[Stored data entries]
= Beginning of Section =

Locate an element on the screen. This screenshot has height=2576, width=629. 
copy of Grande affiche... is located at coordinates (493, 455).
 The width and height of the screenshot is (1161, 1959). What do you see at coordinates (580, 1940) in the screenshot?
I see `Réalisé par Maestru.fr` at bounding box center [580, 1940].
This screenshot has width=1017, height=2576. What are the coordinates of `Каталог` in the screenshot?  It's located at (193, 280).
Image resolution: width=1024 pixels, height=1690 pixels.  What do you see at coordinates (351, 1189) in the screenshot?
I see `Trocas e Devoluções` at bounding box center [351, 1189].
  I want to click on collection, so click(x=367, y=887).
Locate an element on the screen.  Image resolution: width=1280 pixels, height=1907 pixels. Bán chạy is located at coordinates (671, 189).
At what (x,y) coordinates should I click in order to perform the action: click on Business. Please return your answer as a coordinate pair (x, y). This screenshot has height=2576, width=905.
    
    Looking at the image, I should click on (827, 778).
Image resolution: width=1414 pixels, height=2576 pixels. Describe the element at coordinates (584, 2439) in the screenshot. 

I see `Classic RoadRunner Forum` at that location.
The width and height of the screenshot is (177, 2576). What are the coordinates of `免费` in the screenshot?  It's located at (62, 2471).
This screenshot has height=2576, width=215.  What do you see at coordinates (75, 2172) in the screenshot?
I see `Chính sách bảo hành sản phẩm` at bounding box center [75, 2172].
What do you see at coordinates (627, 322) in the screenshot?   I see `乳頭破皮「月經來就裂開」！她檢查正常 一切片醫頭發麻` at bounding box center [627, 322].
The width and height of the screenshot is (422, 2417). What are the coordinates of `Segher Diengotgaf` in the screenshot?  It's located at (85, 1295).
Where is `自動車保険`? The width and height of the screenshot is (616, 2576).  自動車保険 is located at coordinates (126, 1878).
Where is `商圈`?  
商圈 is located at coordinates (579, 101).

= End of Section =

→ **Description of the task**
Retype the records above in full, exactly.

→ **Answer for the task**
Locate an element on the screen. This screenshot has height=2576, width=629. 
copy of Grande affiche... is located at coordinates (493, 455).
 The width and height of the screenshot is (1161, 1959). What do you see at coordinates (580, 1940) in the screenshot?
I see `Réalisé par Maestru.fr` at bounding box center [580, 1940].
This screenshot has width=1017, height=2576. What are the coordinates of `Каталог` in the screenshot?  It's located at (193, 280).
Image resolution: width=1024 pixels, height=1690 pixels.  What do you see at coordinates (351, 1189) in the screenshot?
I see `Trocas e Devoluções` at bounding box center [351, 1189].
  I want to click on collection, so click(x=367, y=887).
Locate an element on the screen.  Image resolution: width=1280 pixels, height=1907 pixels. Bán chạy is located at coordinates (671, 189).
At what (x,y) coordinates should I click in order to perform the action: click on Business. Please return your answer as a coordinate pair (x, y). This screenshot has height=2576, width=905.
    
    Looking at the image, I should click on (827, 778).
Image resolution: width=1414 pixels, height=2576 pixels. Describe the element at coordinates (584, 2439) in the screenshot. 

I see `Classic RoadRunner Forum` at that location.
The width and height of the screenshot is (177, 2576). What are the coordinates of `免费` in the screenshot?  It's located at (62, 2471).
This screenshot has height=2576, width=215.  What do you see at coordinates (75, 2172) in the screenshot?
I see `Chính sách bảo hành sản phẩm` at bounding box center [75, 2172].
What do you see at coordinates (627, 322) in the screenshot?   I see `乳頭破皮「月經來就裂開」！她檢查正常 一切片醫頭發麻` at bounding box center [627, 322].
The width and height of the screenshot is (422, 2417). What are the coordinates of `Segher Diengotgaf` in the screenshot?  It's located at (85, 1295).
Where is `自動車保険`? The width and height of the screenshot is (616, 2576).  自動車保険 is located at coordinates (126, 1878).
Where is `商圈`?  
商圈 is located at coordinates (579, 101).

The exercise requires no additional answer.